◆ Work required ◆
Each entry below has to be written out again exactly.

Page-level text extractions
────────────────────

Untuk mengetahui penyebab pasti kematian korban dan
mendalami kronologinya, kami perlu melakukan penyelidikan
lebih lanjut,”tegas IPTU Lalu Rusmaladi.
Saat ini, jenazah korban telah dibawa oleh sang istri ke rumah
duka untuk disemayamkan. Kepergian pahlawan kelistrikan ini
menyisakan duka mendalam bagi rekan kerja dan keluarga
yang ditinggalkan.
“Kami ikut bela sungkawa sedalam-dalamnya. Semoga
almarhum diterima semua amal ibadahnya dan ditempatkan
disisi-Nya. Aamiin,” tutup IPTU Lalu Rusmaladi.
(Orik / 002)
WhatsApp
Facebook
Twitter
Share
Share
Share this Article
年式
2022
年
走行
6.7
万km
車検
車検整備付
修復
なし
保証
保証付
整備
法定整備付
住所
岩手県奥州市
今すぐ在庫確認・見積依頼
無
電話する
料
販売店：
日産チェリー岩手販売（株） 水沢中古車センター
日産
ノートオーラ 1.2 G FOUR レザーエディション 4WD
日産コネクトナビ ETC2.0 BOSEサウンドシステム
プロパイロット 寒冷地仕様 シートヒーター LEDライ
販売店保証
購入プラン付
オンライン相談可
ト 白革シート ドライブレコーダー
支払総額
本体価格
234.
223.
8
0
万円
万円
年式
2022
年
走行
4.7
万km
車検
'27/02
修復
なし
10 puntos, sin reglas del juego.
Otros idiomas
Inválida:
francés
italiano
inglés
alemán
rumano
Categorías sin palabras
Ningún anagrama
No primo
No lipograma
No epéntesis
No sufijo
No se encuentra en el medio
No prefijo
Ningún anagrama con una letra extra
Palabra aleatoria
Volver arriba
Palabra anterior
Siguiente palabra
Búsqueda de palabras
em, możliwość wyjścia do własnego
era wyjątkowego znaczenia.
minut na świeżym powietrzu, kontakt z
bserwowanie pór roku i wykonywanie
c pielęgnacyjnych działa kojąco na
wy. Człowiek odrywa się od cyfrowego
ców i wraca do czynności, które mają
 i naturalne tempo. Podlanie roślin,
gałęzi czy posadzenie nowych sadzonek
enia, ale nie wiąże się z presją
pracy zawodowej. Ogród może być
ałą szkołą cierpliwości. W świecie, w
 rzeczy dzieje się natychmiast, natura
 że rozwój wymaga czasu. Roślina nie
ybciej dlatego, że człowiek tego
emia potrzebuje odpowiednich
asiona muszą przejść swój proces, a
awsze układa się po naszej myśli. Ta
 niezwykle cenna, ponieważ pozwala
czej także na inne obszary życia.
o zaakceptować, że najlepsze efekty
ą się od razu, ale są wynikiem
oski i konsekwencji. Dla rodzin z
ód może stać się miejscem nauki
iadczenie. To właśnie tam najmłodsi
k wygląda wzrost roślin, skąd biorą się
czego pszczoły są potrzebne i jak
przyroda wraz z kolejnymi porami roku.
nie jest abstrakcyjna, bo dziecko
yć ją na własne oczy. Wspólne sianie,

────────────────────

◆ Answer section ◆
Untuk mengetahui penyebab pasti kematian korban dan
mendalami kronologinya, kami perlu melakukan penyelidikan
lebih lanjut,”tegas IPTU Lalu Rusmaladi.
Saat ini, jenazah korban telah dibawa oleh sang istri ke rumah
duka untuk disemayamkan. Kepergian pahlawan kelistrikan ini
menyisakan duka mendalam bagi rekan kerja dan keluarga
yang ditinggalkan.
“Kami ikut bela sungkawa sedalam-dalamnya. Semoga
almarhum diterima semua amal ibadahnya dan ditempatkan
disisi-Nya. Aamiin,” tutup IPTU Lalu Rusmaladi.
(Orik / 002)
WhatsApp
Facebook
Twitter
Share
Share
Share this Article
年式
2022
年
走行
6.7
万km
車検
車検整備付
修復
なし
保証
保証付
整備
法定整備付
住所
岩手県奥州市
今すぐ在庫確認・見積依頼
無
電話する
料
販売店：
日産チェリー岩手販売（株） 水沢中古車センター
日産
ノートオーラ 1.2 G FOUR レザーエディション 4WD
日産コネクトナビ ETC2.0 BOSEサウンドシステム
プロパイロット 寒冷地仕様 シートヒーター LEDライ
販売店保証
購入プラン付
オンライン相談可
ト 白革シート ドライブレコーダー
支払総額
本体価格
234.
223.
8
0
万円
万円
年式
2022
年
走行
4.7
万km
車検
'27/02
修復
なし
10 puntos, sin reglas del juego.
Otros idiomas
Inválida:
francés
italiano
inglés
alemán
rumano
Categorías sin palabras
Ningún anagrama
No primo
No lipograma
No epéntesis
No sufijo
No se encuentra en el medio
No prefijo
Ningún anagrama con una letra extra
Palabra aleatoria
Volver arriba
Palabra anterior
Siguiente palabra
Búsqueda de palabras
em, możliwość wyjścia do własnego
era wyjątkowego znaczenia.
minut na świeżym powietrzu, kontakt z
bserwowanie pór roku i wykonywanie
c pielęgnacyjnych działa kojąco na
wy. Człowiek odrywa się od cyfrowego
ców i wraca do czynności, które mają
 i naturalne tempo. Podlanie roślin,
gałęzi czy posadzenie nowych sadzonek
enia, ale nie wiąże się z presją
pracy zawodowej. Ogród może być
ałą szkołą cierpliwości. W świecie, w
 rzeczy dzieje się natychmiast, natura
 że rozwój wymaga czasu. Roślina nie
ybciej dlatego, że człowiek tego
emia potrzebuje odpowiednich
asiona muszą przejść swój proces, a
awsze układa się po naszej myśli. Ta
 niezwykle cenna, ponieważ pozwala
czej także na inne obszary życia.
o zaakceptować, że najlepsze efekty
ą się od razu, ale są wynikiem
oski i konsekwencji. Dla rodzin z
ód może stać się miejscem nauki
iadczenie. To właśnie tam najmłodsi
k wygląda wzrost roślin, skąd biorą się
czego pszczoły są potrzebne i jak
przyroda wraz z kolejnymi porami roku.
nie jest abstrakcyjna, bo dziecko
yć ją na własne oczy. Wspólne sianie,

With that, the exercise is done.